* _Recorded data_
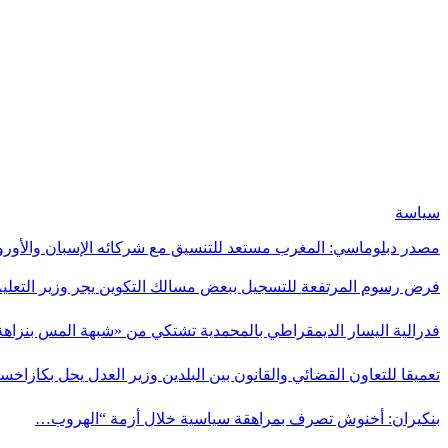
سياسة
مصدر دبلوماسي: المغرب مستعد للتنسيق مع شركائه الإسبان والأورو
فرض رسوم المرتفعة للتسجيل ببعض مسالك التكوين يجر وزير التعلي
فدرالية اليسار الديمقراطي بالمحمدية تشتكي من «شبهة المس بنزاه
تعميقا للتعاون القضائي والقانون بين البلدين وزير العدل يحل بكازاخس
بنكيران: أخنوش تصرف بمراهقة سياسية خلال أزمة “الهروب…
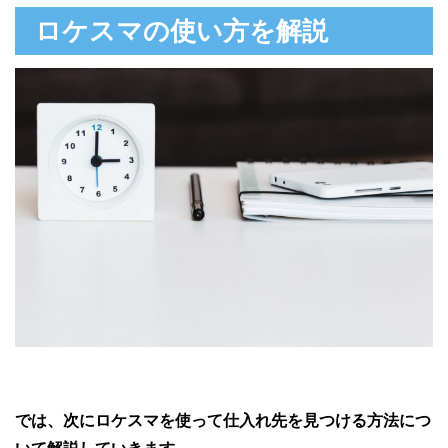
ロケスマの使い方を解説
では、次にロケスマを使って仕入れ先を見つける方法につ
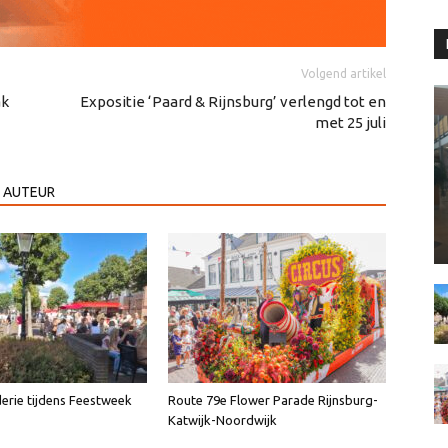
Volgend artikel
ak
Expositie ‘Paard & Rijnsburg’ verlengd tot en
met 25 juli
 AUTEUR
erie tijdens Feestweek
Route 79e Flower Parade Rijnsburg-
Katwijk-Noordwijk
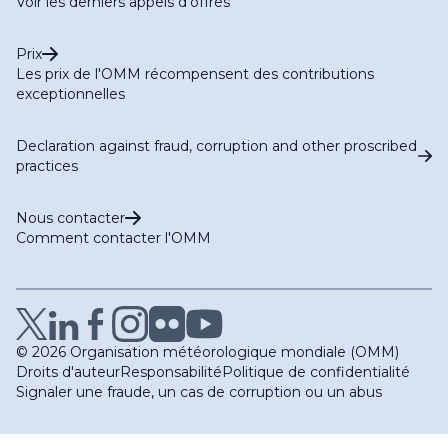
Voir les derniers appels d'offres
Prix
Les prix de l'OMM récompensent des contributions
exceptionnelles
Declaration against fraud, corruption and other proscribed
practices
Nous contacter
Comment contacter l'OMM
© 2026 Organisation météorologique mondiale (OMM)
Droits d'auteur
Responsabilité
Politique de confidentialité
Signaler une fraude, un cas de corruption ou un abus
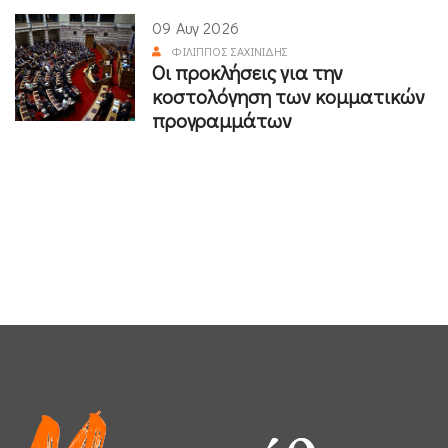
09 Αυγ 2026
ΦΊΛΙΠΠΟΣ ΣΑΧΙΝΊΔΗΣ
Οι προκλήσεις για την
κοστολόγηση των κομματικών
προγραμμάτων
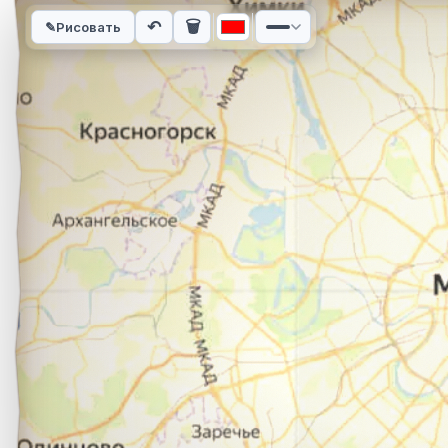
Интерактивная карта автомобильного маршрута из города Е
↶
🗑
✎
Рисовать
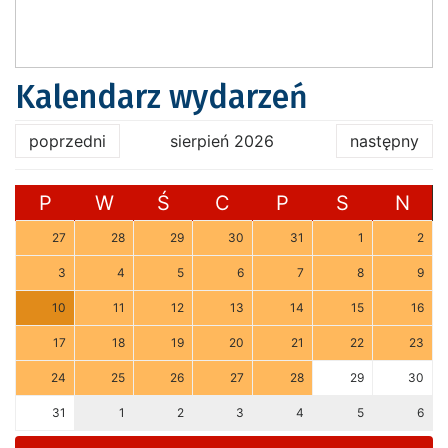
Kalendarz wydarzeń
poprzedni
sierpień 2026
następny
P
W
Ś
C
P
S
N
27
28
29
30
31
1
2
3
4
5
6
7
8
9
10
11
12
13
14
15
16
17
18
19
20
21
22
23
24
25
26
27
28
29
30
31
1
2
3
4
5
6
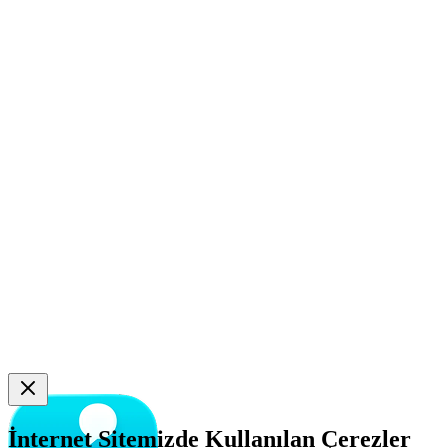
İnternet Sitemizde Kullanılan Çerezler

* _What is required_
Quote the listing above in full, except for the pictures.

* _Result_
سياسة
مصدر دبلوماسي: المغرب مستعد للتنسيق مع شركائه الإسبان والأورو
فرض رسوم المرتفعة للتسجيل ببعض مسالك التكوين يجر وزير التعلي
فدرالية اليسار الديمقراطي بالمحمدية تشتكي من «شبهة المس بنزاه
تعميقا للتعاون القضائي والقانون بين البلدين وزير العدل يحل بكازاخس
بنكيران: أخنوش تصرف بمراهقة سياسية خلال أزمة “الهروب…
ロケスマの使い方を解説
では、次にロケスマを使って仕入れ先を見つける方法につ
Volgend artikel
ak
Expositie ‘Paard & Rijnsburg’ verlengd tot en
met 25 juli
 AUTEUR
erie tijdens Feestweek
Route 79e Flower Parade Rijnsburg-
Katwijk-Noordwijk
Voir les derniers appels d'offres
Prix
Les prix de l'OMM récompensent des contributions
exceptionnelles
Declaration against fraud, corruption and other proscribed
practices
Nous contacter
Comment contacter l'OMM
© 2026 Organisation météorologique mondiale (OMM)
Droits d'auteur
Responsabilité
Politique de confidentialité
Signaler une fraude, un cas de corruption ou un abus
09 Αυγ 2026
ΦΊΛΙΠΠΟΣ ΣΑΧΙΝΊΔΗΣ
Οι προκλήσεις για την
κοστολόγηση των κομματικών
προγραμμάτων
Интерактивная карта автомобильного маршрута из города Е
↶
🗑
✎
Рисовать
Kalendarz wydarzeń
poprzedni
sierpień 2026
następny
P
W
Ś
C
P
S
N
27
28
29
30
31
1
2
3
4
5
6
7
8
9
10
11
12
13
14
15
16
17
18
19
20
21
22
23
24
25
26
27
28
29
30
31
1
2
3
4
5
6
İnternet Sitemizde Kullanılan Çerezler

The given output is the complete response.